TASK GOAL:
Pictures excluded, reproduce exactly the lines below from the one with "きょうしつ」で診療を行う言語聴覚士 山田有" through the one with "необходимо активировать TPM версии 2.0 в", both included.

Extracted records:
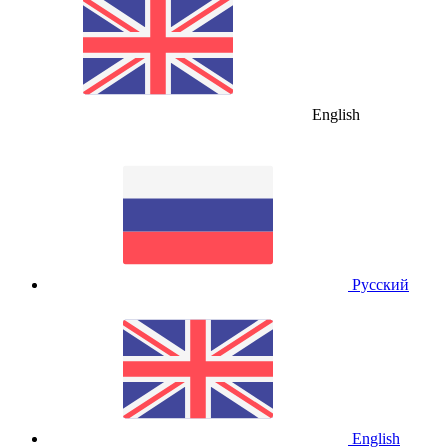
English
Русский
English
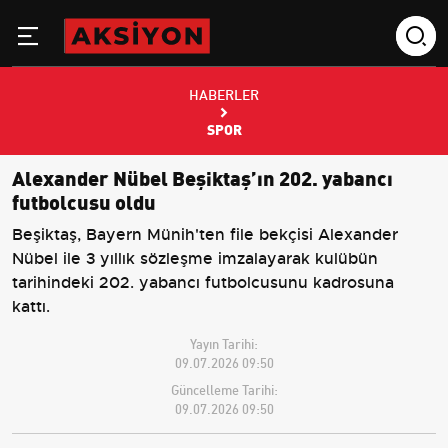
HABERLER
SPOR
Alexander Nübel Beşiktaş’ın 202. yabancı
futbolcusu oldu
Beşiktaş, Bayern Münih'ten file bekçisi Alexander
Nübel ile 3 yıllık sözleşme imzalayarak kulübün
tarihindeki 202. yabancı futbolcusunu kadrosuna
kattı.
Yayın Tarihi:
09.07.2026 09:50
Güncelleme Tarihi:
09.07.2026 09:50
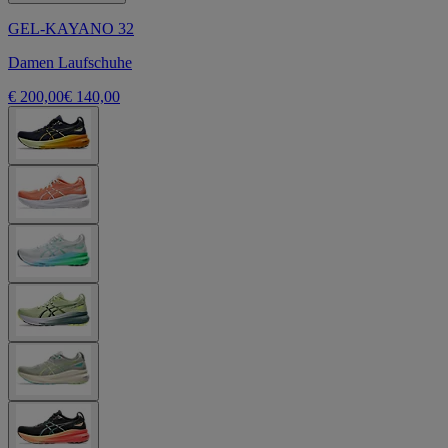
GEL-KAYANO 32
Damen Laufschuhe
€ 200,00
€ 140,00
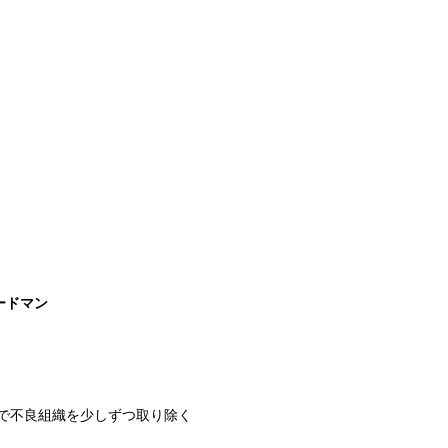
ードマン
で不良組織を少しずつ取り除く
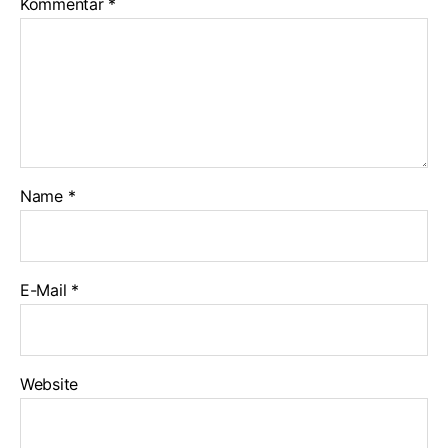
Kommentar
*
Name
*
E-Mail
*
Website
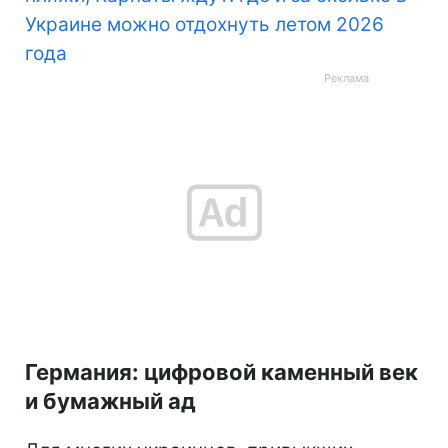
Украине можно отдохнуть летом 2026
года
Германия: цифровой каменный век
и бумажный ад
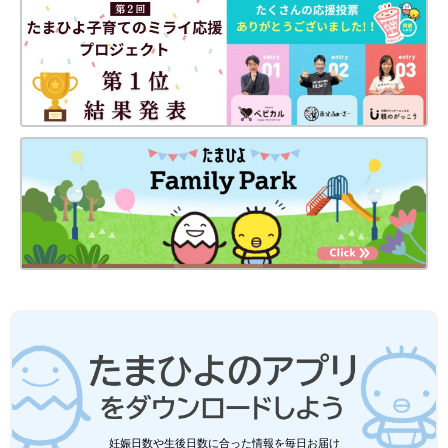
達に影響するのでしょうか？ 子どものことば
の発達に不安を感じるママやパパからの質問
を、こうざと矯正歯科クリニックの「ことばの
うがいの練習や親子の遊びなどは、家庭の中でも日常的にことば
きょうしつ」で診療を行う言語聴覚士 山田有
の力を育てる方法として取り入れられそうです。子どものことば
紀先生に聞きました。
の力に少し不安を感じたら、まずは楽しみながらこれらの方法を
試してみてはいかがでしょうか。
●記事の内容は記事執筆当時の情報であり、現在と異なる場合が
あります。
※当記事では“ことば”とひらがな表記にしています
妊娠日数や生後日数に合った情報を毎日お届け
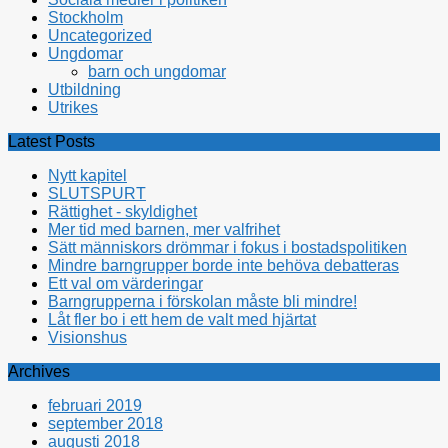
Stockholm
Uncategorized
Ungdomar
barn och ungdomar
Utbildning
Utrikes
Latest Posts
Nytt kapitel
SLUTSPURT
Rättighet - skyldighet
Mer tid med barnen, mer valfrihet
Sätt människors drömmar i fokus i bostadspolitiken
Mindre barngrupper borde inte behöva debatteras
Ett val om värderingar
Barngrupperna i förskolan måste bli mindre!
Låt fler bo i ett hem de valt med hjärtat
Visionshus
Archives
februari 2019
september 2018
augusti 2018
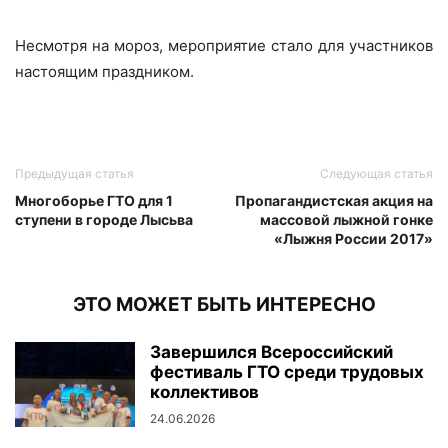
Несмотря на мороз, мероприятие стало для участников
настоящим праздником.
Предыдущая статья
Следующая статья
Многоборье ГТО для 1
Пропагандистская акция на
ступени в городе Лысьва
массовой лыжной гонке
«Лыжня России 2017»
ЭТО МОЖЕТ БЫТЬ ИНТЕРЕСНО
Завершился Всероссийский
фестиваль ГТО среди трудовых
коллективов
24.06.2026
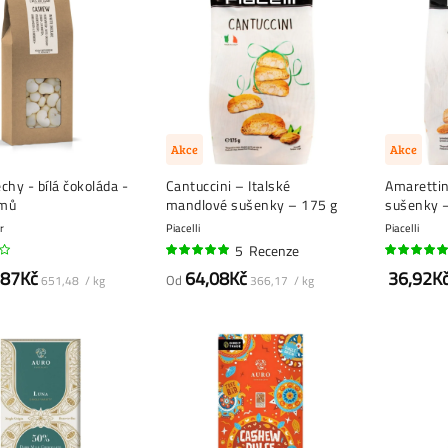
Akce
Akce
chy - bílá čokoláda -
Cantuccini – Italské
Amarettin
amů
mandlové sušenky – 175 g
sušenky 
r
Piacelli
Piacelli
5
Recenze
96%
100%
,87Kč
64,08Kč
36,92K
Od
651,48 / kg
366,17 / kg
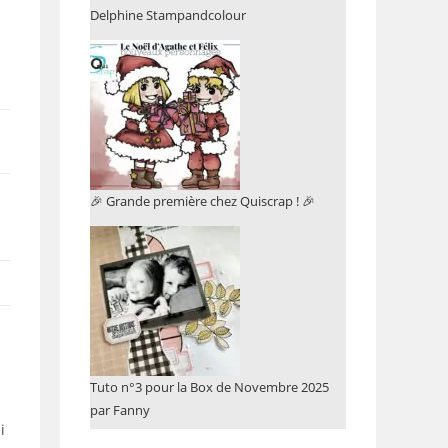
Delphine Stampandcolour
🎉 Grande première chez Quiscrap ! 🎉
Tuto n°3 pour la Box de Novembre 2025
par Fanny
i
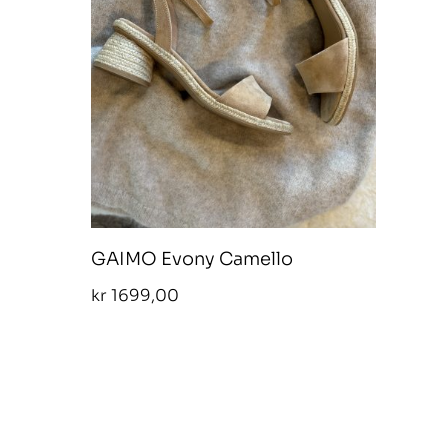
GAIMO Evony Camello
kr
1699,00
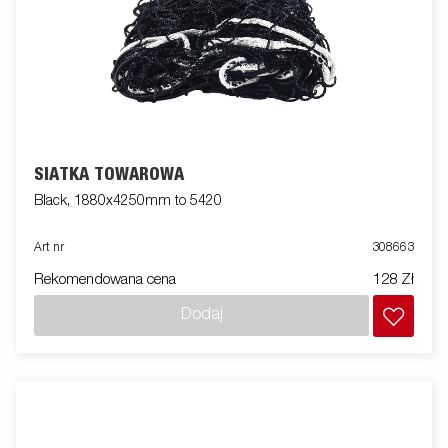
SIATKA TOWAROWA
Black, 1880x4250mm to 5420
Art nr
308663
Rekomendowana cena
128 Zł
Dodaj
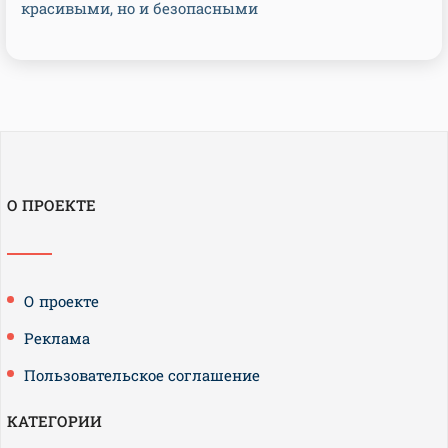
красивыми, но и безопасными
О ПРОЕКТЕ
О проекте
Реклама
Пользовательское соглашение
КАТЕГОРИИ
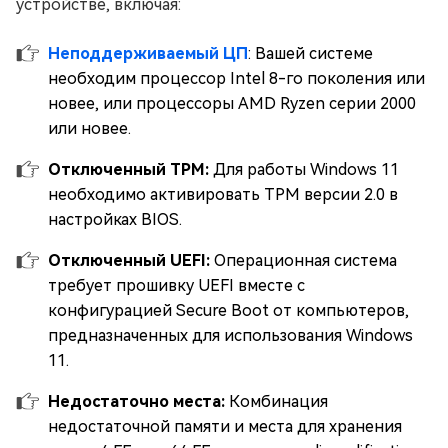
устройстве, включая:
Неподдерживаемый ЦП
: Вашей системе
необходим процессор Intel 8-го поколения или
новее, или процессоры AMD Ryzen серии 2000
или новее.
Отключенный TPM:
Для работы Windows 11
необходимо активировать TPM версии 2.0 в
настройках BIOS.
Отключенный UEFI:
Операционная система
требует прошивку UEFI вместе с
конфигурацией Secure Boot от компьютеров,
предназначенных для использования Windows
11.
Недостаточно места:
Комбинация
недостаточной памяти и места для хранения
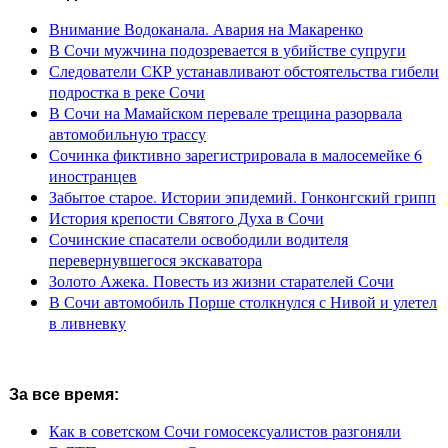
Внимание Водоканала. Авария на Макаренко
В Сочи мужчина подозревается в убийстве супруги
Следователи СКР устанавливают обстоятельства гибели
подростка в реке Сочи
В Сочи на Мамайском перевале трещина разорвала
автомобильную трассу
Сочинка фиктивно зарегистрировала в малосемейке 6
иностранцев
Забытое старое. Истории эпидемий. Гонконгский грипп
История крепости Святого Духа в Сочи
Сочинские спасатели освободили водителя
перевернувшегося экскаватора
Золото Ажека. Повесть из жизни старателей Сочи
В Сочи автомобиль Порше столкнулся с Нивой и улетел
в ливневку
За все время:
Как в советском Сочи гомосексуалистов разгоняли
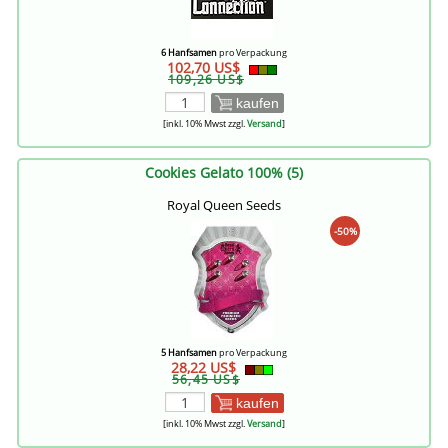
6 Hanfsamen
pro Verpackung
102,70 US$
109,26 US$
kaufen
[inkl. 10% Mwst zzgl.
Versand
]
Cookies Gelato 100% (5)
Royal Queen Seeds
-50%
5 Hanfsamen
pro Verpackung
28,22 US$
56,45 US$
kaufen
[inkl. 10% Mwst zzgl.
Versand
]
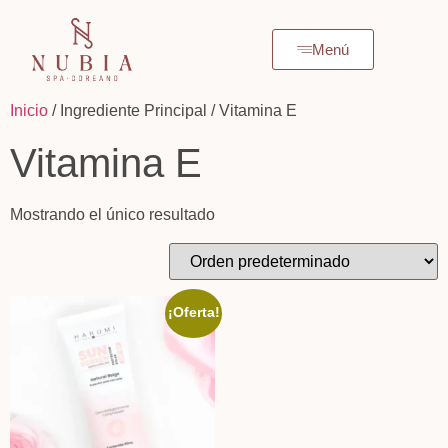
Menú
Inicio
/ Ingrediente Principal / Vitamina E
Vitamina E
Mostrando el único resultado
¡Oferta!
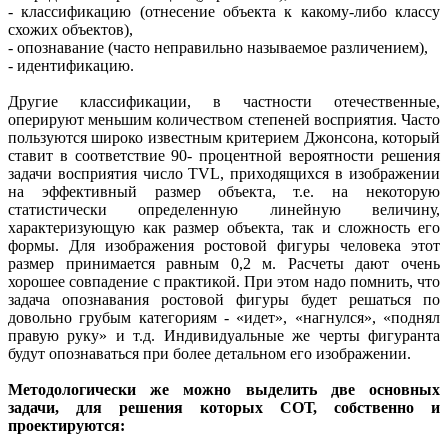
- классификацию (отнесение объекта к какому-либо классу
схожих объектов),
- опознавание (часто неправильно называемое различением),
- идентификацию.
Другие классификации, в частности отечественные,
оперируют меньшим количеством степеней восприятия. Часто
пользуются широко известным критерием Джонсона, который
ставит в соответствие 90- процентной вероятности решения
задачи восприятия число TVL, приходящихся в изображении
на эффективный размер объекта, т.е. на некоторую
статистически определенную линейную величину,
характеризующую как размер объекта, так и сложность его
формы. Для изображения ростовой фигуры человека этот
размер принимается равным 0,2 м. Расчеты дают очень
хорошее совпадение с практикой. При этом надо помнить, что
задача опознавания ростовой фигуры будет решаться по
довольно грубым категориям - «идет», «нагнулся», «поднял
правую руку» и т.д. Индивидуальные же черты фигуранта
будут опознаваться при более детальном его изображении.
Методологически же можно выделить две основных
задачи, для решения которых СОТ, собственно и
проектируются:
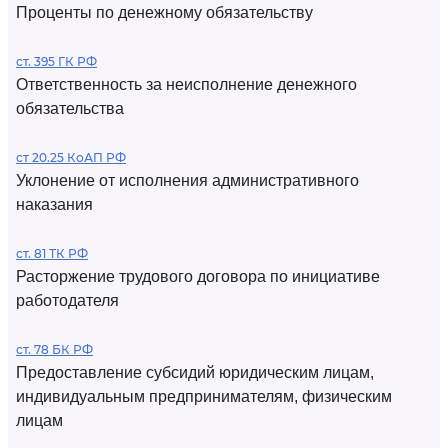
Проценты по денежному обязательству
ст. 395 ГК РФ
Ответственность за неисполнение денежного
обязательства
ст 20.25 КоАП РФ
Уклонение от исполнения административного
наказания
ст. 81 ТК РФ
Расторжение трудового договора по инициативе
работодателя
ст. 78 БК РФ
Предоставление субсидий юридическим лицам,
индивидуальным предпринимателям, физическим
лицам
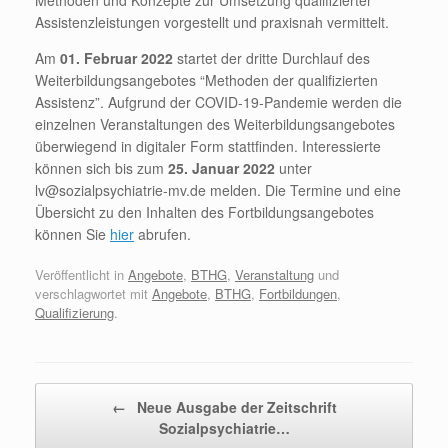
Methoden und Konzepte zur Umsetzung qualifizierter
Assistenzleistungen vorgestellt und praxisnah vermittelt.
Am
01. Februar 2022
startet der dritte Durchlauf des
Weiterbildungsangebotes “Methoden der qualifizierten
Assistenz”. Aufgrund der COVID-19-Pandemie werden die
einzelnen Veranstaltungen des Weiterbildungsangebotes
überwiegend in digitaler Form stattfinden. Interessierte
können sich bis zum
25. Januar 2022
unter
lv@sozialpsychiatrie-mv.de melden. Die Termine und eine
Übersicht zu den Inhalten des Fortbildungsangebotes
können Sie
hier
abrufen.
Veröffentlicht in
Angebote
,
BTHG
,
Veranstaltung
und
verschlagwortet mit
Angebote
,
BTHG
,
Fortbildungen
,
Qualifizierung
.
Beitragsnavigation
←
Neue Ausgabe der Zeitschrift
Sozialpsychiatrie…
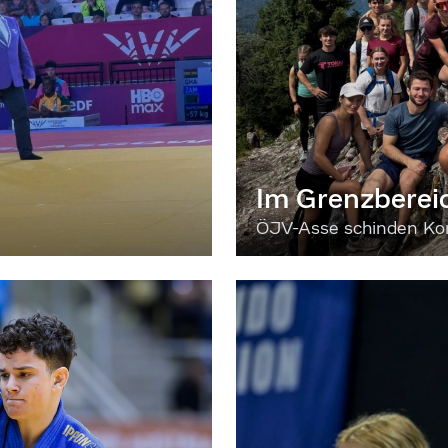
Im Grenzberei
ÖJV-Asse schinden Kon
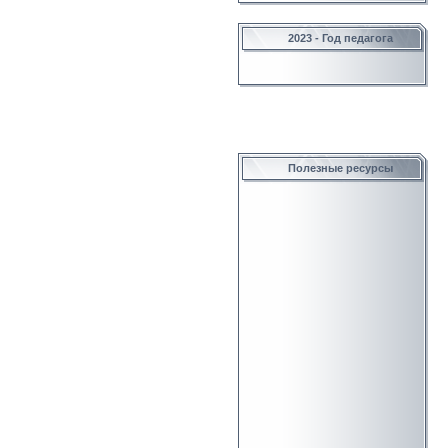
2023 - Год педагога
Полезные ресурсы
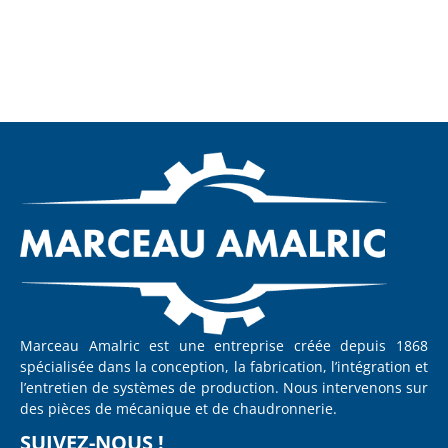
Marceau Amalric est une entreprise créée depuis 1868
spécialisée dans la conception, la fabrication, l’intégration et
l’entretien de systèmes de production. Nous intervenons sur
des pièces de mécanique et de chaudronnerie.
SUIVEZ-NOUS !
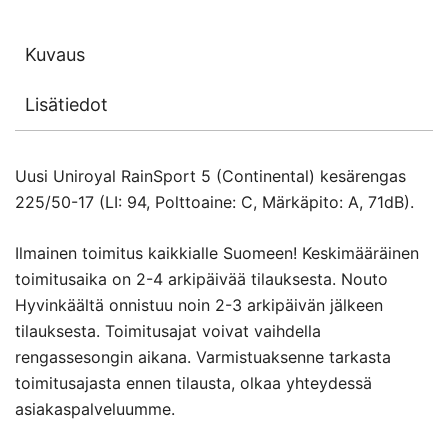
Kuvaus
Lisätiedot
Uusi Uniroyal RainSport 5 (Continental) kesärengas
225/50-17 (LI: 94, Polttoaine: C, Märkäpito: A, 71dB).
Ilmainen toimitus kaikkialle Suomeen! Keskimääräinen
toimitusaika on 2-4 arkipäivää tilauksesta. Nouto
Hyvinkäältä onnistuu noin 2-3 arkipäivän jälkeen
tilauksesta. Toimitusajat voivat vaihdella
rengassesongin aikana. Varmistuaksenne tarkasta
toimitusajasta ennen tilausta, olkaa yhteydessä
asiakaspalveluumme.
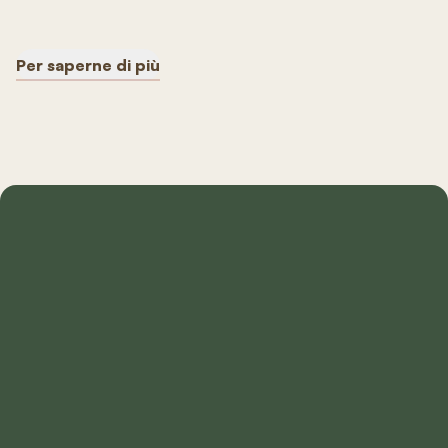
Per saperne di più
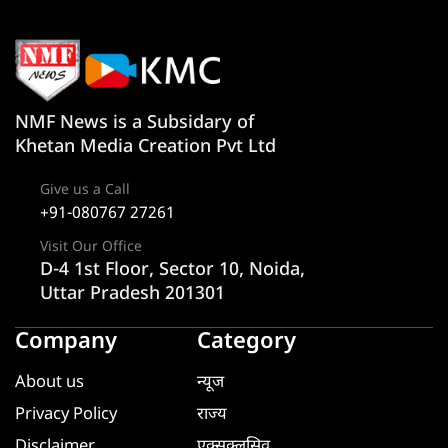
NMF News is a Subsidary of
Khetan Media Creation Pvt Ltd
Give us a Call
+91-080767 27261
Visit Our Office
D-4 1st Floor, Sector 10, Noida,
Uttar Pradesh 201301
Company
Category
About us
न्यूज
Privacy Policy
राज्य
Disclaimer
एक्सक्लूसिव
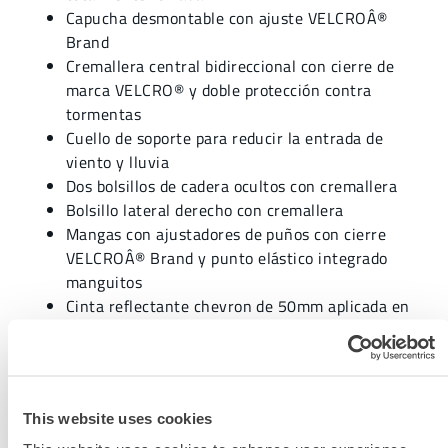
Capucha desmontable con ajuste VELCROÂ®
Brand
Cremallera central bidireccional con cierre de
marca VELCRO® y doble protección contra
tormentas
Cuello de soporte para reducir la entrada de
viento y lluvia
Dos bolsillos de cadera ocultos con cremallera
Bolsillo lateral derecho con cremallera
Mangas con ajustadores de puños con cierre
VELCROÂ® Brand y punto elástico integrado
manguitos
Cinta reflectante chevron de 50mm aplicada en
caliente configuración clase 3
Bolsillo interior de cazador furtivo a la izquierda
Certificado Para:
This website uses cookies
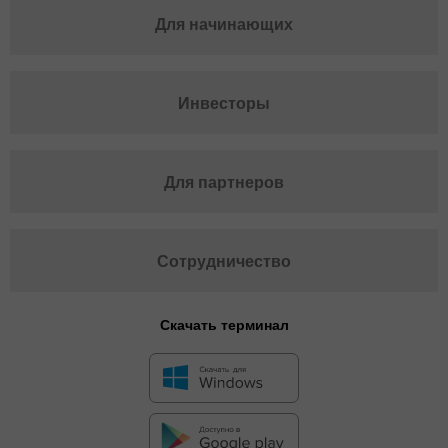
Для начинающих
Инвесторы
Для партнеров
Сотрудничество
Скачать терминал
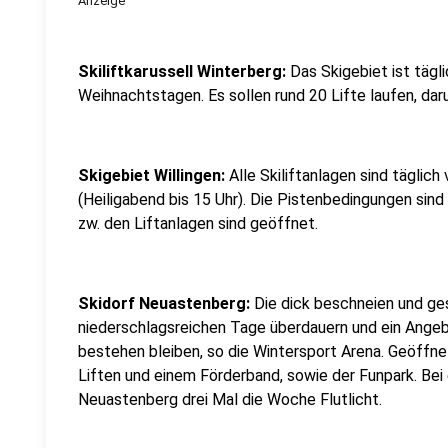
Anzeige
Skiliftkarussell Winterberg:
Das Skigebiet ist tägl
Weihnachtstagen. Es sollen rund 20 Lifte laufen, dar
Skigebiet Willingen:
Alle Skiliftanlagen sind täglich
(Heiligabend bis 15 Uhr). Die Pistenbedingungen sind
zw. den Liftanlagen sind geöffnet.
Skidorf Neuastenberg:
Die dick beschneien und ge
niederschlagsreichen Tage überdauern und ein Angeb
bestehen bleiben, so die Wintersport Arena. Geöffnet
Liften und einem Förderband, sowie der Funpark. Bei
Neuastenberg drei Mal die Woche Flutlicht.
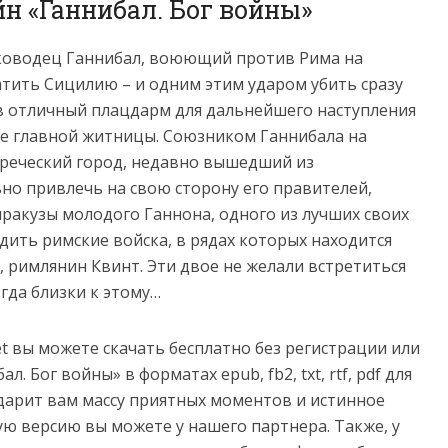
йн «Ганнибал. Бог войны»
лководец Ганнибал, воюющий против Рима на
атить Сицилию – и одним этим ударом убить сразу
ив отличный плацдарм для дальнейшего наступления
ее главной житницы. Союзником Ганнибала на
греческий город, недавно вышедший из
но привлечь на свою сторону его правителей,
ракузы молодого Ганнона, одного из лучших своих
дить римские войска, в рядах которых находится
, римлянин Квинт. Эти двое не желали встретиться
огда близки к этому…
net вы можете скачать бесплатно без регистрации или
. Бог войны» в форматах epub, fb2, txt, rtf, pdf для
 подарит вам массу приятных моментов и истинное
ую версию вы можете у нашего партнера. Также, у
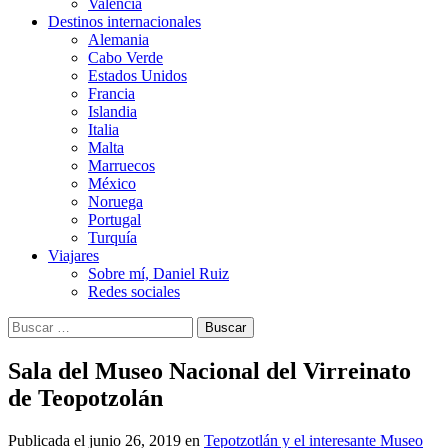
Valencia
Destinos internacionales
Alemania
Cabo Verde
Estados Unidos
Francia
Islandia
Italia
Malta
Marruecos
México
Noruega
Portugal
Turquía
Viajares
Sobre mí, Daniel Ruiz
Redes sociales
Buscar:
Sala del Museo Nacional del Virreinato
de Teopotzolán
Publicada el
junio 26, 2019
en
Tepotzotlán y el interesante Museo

ANSWER:
きょうしつ」で診療を行う言語聴覚士 山田有
の力を育てる方法として取り入れられそうです。子どものことば
紀先生に聞きました。
の力に少し不安を感じたら、まずは楽しみながらこれらの方法を
試してみてはいかがでしょうか。
●記事の内容は記事執筆当時の情報であり、現在と異なる場合が
あります。
※当記事では“ことば”とひらがな表記にしています
妊娠日数や生後日数に合った情報を毎日お届け
Stockholm
Uncategorized
Ungdomar
barn och ungdomar
Utbildning
Utrikes
Latest Posts
Nytt kapitel
SLUTSPURT
Rättighet - skyldighet
Mer tid med barnen, mer valfrihet
Sätt människors drömmar i fokus i bostadspolitiken
Mindre barngrupper borde inte behöva debatteras
Ett val om värderingar
Barngrupperna i förskolan måste bli mindre!
Låt fler bo i ett hem de valt med hjärtat
Visionshus
Archives
februari 2019
september 2018
augusti 2018
Несмотря на мороз, мероприятие стало для участников
настоящим праздником.
Предыдущая статья
Следующая статья
Многоборье ГТО для 1
Пропагандистская акция на
ступени в городе Лысьва
массовой лыжной гонке
«Лыжня России 2017»
ЭТО МОЖЕТ БЫТЬ ИНТЕРЕСНО
Завершился Всероссийский
фестиваль ГТО среди трудовых
коллективов
24.06.2026
Akce
Akce
chy - bílá čokoláda -
Cantuccini – Italské
Amarettin
amů
mandlové sušenky – 175 g
sušenky 
r
Piacelli
Piacelli
5
Recenze
96%
100%
,87Kč
64,08Kč
36,92K
Od
651,48 / kg
366,17 / kg
Delphine Stampandcolour
🎉 Grande première chez Quiscrap ! 🎉
Tuto n°3 pour la Box de Novembre 2025
par Fanny
i
GAIMO Evony Camello
kr
1699,00
SIATKA TOWAROWA
Black, 1880x4250mm to 5420
Art nr
308663
Rekomendowana cena
128 Zł
Dodaj
красивыми, но и безопасными
О ПРОЕКТЕ
О проекте
Реклама
Пользовательское соглашение
КАТЕГОРИИ
устройстве, включая:
Неподдерживаемый ЦП
: Вашей системе
необходим процессор Intel 8-го поколения или
новее, или процессоры AMD Ryzen серии 2000
или новее.
Отключенный TPM:
Для работы Windows 11
необходимо активировать TPM версии 2.0 в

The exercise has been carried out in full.